Junto com as outras entidades – Sono, Silêncio, Insônia, Barulhos Inexplicáveis e Bons Sonhos -, Escuro leva Orion em uma aventura pela noite para que ele enfrente seus medos.

Comparação inevitável
Nessa animação, medos comuns no período da nossa infância são resgatados e delicadamente colocados em cena.
Orion, por exemplo, se assusta facilmente com quase tudo: lugares altos, picadas de insetos, valentões da escola… o surgimento de Escuro e sua turma, no entanto, deixa tudo mais leve.
Para quem é fã da Pixar, assim como eu, a comparação da narrativa com os filmes Divertida-Mente (2015) e Elementos (2023) é inevitável.
A ideia de dar vida a “entidades abstratas” não é nova, mas esse detalhe não tira o mérito de Orion e o Escuro, que traz poesia e questionamentos filosóficos sem ser chato.
A beleza dos contrastes
Quem é mais importante, o dia ou a noite?
Em certo momento, Escuro é visto como um inimigo.

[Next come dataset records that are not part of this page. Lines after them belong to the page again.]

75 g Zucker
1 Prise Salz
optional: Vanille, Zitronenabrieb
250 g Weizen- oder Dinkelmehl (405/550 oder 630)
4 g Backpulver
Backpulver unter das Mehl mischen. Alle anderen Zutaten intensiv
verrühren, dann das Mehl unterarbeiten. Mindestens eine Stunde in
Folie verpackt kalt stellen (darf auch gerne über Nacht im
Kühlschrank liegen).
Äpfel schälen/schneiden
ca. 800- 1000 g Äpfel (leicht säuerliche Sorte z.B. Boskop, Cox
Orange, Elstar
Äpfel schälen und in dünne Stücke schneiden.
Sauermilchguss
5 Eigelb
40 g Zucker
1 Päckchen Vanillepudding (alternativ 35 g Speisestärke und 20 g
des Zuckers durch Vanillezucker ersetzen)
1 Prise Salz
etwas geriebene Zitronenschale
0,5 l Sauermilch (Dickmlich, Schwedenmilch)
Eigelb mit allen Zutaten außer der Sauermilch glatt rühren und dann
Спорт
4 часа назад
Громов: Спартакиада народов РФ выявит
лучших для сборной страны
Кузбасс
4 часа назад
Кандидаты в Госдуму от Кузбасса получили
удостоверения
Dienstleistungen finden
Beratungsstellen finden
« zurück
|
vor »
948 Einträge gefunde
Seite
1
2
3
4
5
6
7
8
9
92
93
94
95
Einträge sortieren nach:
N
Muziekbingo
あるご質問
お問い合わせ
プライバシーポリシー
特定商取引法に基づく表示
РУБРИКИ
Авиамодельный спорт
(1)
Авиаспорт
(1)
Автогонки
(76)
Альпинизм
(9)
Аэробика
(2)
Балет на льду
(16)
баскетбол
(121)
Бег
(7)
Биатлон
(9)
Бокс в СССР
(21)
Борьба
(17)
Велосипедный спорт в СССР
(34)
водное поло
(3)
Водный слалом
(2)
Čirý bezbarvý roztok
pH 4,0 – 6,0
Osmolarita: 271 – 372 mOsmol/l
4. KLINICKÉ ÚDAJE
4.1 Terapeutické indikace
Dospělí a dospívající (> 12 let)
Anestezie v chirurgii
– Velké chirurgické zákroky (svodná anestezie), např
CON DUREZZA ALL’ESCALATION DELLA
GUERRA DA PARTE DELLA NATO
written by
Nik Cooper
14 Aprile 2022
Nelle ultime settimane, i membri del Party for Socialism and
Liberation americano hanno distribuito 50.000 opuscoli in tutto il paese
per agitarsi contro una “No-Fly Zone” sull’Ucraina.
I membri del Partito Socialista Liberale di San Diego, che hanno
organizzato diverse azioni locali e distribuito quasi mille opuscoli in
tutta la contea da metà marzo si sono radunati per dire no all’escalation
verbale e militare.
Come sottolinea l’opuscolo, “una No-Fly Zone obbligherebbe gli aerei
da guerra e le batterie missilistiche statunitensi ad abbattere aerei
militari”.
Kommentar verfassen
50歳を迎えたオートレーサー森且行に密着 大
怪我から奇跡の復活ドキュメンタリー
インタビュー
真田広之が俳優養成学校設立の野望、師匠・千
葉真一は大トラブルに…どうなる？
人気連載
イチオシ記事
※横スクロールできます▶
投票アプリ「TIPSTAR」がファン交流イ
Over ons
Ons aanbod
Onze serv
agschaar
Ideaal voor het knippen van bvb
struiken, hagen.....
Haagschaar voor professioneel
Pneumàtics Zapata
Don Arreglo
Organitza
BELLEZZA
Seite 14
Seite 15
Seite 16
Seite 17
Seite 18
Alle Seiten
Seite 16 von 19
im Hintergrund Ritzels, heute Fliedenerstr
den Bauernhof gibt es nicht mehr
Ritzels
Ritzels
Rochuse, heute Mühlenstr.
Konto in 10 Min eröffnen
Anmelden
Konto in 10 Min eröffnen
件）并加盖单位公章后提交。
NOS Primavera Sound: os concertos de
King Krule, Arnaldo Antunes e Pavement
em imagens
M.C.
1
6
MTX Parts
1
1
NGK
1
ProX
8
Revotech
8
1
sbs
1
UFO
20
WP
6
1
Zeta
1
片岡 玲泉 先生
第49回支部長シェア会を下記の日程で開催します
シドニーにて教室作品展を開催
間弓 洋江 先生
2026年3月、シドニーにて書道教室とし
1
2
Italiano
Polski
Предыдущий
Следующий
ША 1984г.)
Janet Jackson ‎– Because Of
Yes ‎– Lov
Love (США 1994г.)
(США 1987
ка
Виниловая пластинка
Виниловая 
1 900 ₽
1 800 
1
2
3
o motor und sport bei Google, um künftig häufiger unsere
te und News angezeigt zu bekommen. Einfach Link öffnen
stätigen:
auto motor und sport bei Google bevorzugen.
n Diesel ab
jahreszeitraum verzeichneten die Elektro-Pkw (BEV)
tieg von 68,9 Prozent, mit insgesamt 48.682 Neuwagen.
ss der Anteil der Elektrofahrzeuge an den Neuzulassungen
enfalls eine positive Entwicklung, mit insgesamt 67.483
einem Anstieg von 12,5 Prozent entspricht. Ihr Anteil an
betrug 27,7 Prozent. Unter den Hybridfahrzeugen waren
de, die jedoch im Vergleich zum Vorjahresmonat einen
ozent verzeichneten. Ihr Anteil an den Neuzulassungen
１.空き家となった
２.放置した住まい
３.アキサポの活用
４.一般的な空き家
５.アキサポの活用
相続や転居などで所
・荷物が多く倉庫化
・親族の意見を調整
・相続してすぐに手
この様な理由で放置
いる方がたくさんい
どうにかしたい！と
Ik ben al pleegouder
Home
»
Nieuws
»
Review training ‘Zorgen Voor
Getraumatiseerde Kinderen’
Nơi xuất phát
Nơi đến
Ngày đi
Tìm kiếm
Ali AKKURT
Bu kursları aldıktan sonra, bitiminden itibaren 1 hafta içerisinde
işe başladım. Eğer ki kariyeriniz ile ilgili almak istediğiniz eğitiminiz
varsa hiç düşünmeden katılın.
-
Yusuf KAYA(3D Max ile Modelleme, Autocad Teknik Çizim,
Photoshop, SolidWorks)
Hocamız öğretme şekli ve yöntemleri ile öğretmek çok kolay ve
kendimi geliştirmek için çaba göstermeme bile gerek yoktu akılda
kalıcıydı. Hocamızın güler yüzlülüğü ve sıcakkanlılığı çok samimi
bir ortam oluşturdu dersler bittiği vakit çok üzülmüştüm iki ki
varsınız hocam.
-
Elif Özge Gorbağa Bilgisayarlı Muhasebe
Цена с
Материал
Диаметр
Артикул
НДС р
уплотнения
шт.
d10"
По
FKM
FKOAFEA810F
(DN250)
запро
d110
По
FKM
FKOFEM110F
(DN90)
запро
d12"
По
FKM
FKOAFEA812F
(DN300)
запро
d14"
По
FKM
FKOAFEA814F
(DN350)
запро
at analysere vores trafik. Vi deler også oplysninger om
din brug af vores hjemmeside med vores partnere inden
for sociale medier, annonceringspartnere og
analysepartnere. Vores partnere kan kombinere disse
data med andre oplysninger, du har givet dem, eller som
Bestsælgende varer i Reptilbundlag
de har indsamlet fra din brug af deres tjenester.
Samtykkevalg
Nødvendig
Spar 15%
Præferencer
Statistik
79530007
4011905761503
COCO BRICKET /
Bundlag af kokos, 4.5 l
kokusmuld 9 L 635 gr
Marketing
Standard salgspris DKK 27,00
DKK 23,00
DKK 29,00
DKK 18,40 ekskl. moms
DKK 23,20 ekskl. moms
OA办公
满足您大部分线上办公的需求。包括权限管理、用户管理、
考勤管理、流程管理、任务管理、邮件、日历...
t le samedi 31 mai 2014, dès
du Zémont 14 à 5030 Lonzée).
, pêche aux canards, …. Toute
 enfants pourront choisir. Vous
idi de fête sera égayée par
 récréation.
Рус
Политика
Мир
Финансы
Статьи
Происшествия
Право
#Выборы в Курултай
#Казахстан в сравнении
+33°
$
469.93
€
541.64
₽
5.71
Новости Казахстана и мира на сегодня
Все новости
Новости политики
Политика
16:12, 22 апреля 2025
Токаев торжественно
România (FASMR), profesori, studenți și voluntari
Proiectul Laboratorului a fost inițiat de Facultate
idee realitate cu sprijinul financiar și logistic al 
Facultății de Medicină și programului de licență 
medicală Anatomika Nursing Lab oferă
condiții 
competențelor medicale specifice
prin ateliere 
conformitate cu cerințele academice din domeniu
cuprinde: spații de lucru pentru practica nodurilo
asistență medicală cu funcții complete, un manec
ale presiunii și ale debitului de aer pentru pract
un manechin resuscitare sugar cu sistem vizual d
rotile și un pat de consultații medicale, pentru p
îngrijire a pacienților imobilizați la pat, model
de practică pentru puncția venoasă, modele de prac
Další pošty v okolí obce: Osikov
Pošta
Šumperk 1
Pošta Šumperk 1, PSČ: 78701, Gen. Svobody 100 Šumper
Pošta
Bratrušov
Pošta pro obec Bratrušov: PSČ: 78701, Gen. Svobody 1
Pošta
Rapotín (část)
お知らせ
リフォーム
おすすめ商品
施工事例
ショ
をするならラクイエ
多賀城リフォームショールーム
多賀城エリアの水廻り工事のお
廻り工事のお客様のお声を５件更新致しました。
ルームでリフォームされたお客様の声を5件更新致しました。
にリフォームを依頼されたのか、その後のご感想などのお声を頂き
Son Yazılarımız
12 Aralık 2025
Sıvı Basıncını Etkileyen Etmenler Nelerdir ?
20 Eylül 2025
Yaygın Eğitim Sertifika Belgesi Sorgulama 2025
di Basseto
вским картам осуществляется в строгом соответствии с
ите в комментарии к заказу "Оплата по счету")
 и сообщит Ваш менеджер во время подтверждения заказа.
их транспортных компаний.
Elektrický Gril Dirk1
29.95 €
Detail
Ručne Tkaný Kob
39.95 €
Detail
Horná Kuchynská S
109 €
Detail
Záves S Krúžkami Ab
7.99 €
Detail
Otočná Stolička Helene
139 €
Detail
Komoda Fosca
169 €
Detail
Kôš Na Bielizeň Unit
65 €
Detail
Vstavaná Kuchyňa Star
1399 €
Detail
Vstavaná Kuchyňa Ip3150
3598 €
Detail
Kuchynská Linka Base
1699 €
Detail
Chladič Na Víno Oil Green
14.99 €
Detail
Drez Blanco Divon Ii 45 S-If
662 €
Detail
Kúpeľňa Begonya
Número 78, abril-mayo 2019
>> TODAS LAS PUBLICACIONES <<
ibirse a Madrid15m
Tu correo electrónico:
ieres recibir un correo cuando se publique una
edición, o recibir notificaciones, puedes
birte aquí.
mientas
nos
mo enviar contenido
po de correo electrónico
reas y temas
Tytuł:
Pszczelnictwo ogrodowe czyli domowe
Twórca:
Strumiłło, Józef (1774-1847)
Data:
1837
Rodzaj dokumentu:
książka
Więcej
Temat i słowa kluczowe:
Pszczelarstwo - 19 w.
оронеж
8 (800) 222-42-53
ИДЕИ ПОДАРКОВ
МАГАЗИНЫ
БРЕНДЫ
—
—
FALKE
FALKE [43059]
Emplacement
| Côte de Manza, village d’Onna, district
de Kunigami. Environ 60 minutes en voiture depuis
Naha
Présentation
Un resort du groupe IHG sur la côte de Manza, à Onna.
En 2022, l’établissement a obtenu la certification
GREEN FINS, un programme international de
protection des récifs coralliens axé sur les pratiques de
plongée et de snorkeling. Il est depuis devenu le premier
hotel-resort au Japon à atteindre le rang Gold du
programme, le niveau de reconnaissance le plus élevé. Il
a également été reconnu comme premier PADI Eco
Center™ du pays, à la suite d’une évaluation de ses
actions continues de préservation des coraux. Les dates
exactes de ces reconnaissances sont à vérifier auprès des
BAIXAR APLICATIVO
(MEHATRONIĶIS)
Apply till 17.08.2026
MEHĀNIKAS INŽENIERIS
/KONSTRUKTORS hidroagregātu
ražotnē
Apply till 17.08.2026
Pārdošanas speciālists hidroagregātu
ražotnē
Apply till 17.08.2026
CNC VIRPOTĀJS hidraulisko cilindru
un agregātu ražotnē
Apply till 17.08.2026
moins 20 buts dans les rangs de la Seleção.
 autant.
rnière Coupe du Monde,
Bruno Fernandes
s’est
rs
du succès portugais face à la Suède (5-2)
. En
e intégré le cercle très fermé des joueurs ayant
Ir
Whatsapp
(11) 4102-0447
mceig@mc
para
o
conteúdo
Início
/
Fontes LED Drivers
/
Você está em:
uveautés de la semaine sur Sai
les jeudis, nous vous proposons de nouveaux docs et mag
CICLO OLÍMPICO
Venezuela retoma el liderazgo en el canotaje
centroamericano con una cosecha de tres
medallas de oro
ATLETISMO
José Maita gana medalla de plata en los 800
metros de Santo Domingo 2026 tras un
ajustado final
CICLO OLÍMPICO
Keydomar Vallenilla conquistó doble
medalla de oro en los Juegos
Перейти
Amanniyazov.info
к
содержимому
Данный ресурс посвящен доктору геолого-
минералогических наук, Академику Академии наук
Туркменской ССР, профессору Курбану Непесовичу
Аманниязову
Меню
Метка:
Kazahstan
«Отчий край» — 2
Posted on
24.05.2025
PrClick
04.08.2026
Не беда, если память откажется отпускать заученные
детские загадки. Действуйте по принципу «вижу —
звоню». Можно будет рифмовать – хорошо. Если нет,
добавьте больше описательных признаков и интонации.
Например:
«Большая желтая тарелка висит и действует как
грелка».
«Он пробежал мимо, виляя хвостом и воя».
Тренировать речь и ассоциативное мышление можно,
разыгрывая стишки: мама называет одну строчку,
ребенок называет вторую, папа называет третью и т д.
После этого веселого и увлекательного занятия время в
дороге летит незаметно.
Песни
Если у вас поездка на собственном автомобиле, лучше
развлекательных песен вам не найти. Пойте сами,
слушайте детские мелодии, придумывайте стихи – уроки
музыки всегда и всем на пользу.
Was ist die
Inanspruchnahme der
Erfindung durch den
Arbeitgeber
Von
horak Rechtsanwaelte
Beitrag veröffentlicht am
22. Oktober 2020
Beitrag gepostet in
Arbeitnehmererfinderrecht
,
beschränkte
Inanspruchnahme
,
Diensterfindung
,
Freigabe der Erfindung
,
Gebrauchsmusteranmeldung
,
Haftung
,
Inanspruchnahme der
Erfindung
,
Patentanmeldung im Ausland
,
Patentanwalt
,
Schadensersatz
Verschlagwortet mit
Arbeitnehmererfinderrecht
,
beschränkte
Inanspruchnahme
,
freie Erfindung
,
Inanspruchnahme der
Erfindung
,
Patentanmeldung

Afinal, ele seria o culpado por não vermos o brilho das manhãs, a vivacidade das pessoas nas ruas, certo?
Essa dualidade é discutida de forma muito lúdica, mostrando como o universo possui riquezas únicas, que também há vida e cores vibrantes ao anoitecer.

Diferentes estilos
Orion e o Escuro tem um visual bastante chamativo, o que é fundamental para a trama.
A dicotomia entre dia e noite, claro e escuro, é usada com muita habilidade.
Ao longo do filme, há ainda inserções que são fruto da imaginação de Orion, que anota tudo em seu caderninho. Para marcar bem do que se trata, as animações são feitas em outro estilo.
Reviravoltas
A superação do medo é o tema central em Orion e o Escuro, mas há outras camadas na história – cheia de reviravoltas – que tornam o longa uma excelente pedida para toda a família.
A animação apresenta ganchos muito criativos durante o seu desenvolvimento e vai sendo conduzida sob diferentes perspectivas, outros olhares, que vão se complementando, trazendo um final – apesar de clichê – tocante.